● Dataset

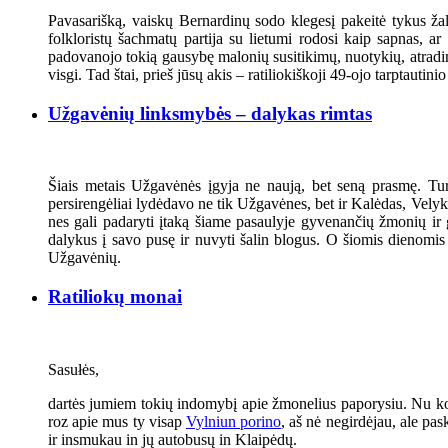
Pavasarišką, vaiskų Bernardinų sodo klegesį pakeitė tykus žal
folkloristų šachmatų partija su lietumi rodosi kaip sapnas, a
padovanojo tokią gausybę malonių susitikimų, nuotykių, atradimų
visgi. Tad štai, prieš jūsų akis – ratiliokiškoji 49-ojo tarptauti
Užgavėnių linksmybės – dalykas rimtas
Šiais metais Užgavėnės įgyja ne naują, bet seną prasmę. Turb
persirengėliai lydėdavo ne tik Užgavėnes, bet ir Kalėdas, Velykas
nes gali padaryti įtaką šiame pasaulyje gyvenančių žmonių ir
dalykus į savo pusę ir nuvyti šalin blogus. O šiomis dienomis v
Užgavėnių.
Ratiliokų monai
Sasułės,
dartės jumiem tokių indomybį apie žmonelius paporysiu. Nu kokie
roz apie mus ty visap
Vylniun porino
, aš nė negirdėjau, ale pa
ir insmukau in jų autobusų in Klaipėdų.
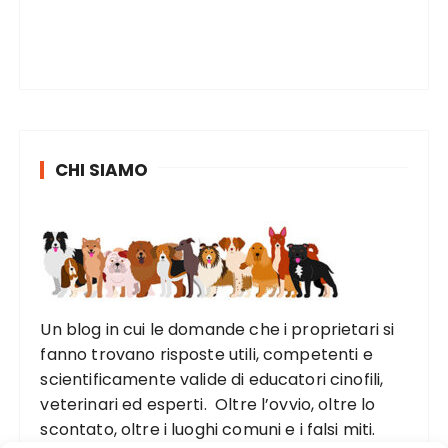
CHI SIAMO
Un blog in cui le domande che i proprietari si
fanno trovano risposte utili, competenti e
scientificamente valide di educatori cinofili,
veterinari ed esperti. Oltre l’ovvio, oltre lo
scontato, oltre i luoghi comuni e i falsi miti.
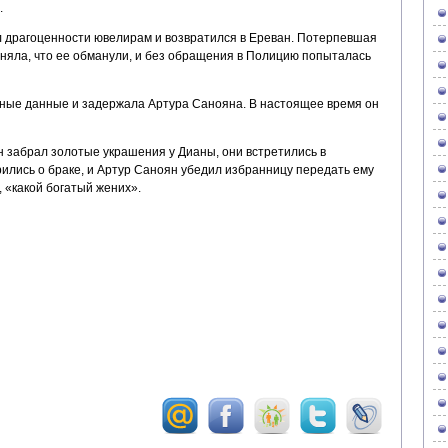
.
л драгоценности ювелирам и возвратился в Ереван. Потерпевшая
оняла, что ее обманули, и без обращения в Полицию попыталась
ные данные и задержала Артура Санояна. В настоящее время он
он забрал золотые украшения у Дианы, они встретились в
ились о браке, и Артур Саноян убедил избранницу передать ему
, «какой богатый жених».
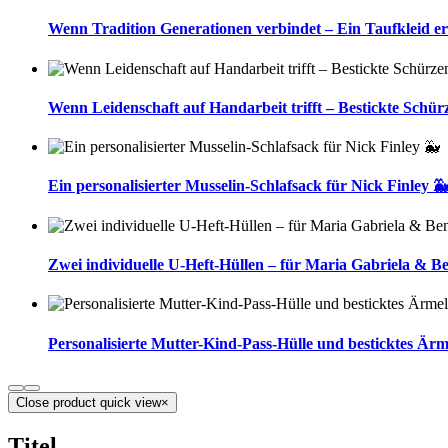
Wenn Tradition Generationen verbindet – Ein Taufkleid er
Wenn Leidenschaft auf Handarbeit trifft – Bestickte Schür
Ein personalisierter Musselin-Schlafsack für Nick Finley 
Zwei individuelle U-Heft-Hüllen – für Maria Gabriela & B
Personalisierte Mutter-Kind-Pass-Hülle und besticktes Ärm
Close product quick view
×
Titel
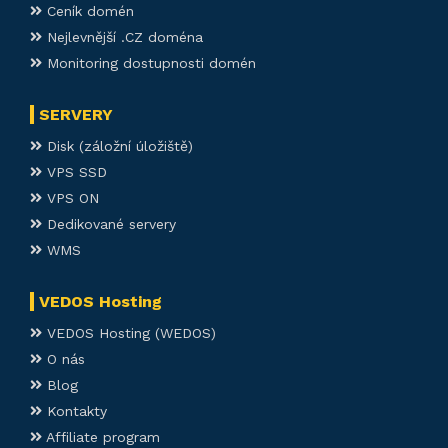
Ceník domén
Nejlevnější .CZ doména
Monitoring dostupnosti domén
SERVERY
Disk (záložní úložiště)
VPS SSD
VPS ON
Dedikované servery
WMS
VEDOS Hosting
VEDOS Hosting (WEDOS)
O nás
Blog
Kontakty
Affiliate program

● Directions for this task
An exact reproduction of the material above is needed, without its pictures.

● Written solution
Pavasarišką, vaiskų Bernardinų sodo klegesį pakeitė tykus žal
folkloristų šachmatų partija su lietumi rodosi kaip sapnas, a
padovanojo tokią gausybę malonių susitikimų, nuotykių, atradimų
visgi. Tad štai, prieš jūsų akis – ratiliokiškoji 49-ojo tarptauti
Užgavėnių linksmybės – dalykas rimtas
Šiais metais Užgavėnės įgyja ne naują, bet seną prasmę. Turb
persirengėliai lydėdavo ne tik Užgavėnes, bet ir Kalėdas, Velykas
nes gali padaryti įtaką šiame pasaulyje gyvenančių žmonių ir
dalykus į savo pusę ir nuvyti šalin blogus. O šiomis dienomis v
Užgavėnių.
Ratiliokų monai
Sasułės,
dartės jumiem tokių indomybį apie žmonelius paporysiu. Nu kokie
roz apie mus ty visap
Vylniun porino
, aš nė negirdėjau, ale pa
ir insmukau in jų autobusų in Klaipėdų.
CHI SIAMO
Un blog in cui le domande che i proprietari si
fanno trovano risposte utili, competenti e
scientificamente valide di educatori cinofili,
veterinari ed esperti. Oltre l’ovvio, oltre lo
scontato, oltre i luoghi comuni e i falsi miti.
.
л драгоценности ювелирам и возвратился в Ереван. Потерпевшая
оняла, что ее обманули, и без обращения в Полицию попыталась
ные данные и задержала Артура Санояна. В настоящее время он
он забрал золотые украшения у Дианы, они встретились в
ились о браке, и Артур Саноян убедил избранницу передать ему
, «какой богатый жених».
Wenn Tradition Generationen verbindet – Ein Taufkleid er
Wenn Leidenschaft auf Handarbeit trifft – Bestickte Schür
Ein personalisierter Musselin-Schlafsack für Nick Finley 
Zwei individuelle U-Heft-Hüllen – für Maria Gabriela & B
Personalisierte Mutter-Kind-Pass-Hülle und besticktes Ärm
Close product quick view
×
Titel
Ceník domén
Nejlevnější .CZ doména
Monitoring dostupnosti domén
SERVERY
Disk (záložní úložiště)
VPS SSD
VPS ON
Dedikované servery
WMS
VEDOS Hosting
VEDOS Hosting (WEDOS)
O nás
Blog
Kontakty
Affiliate program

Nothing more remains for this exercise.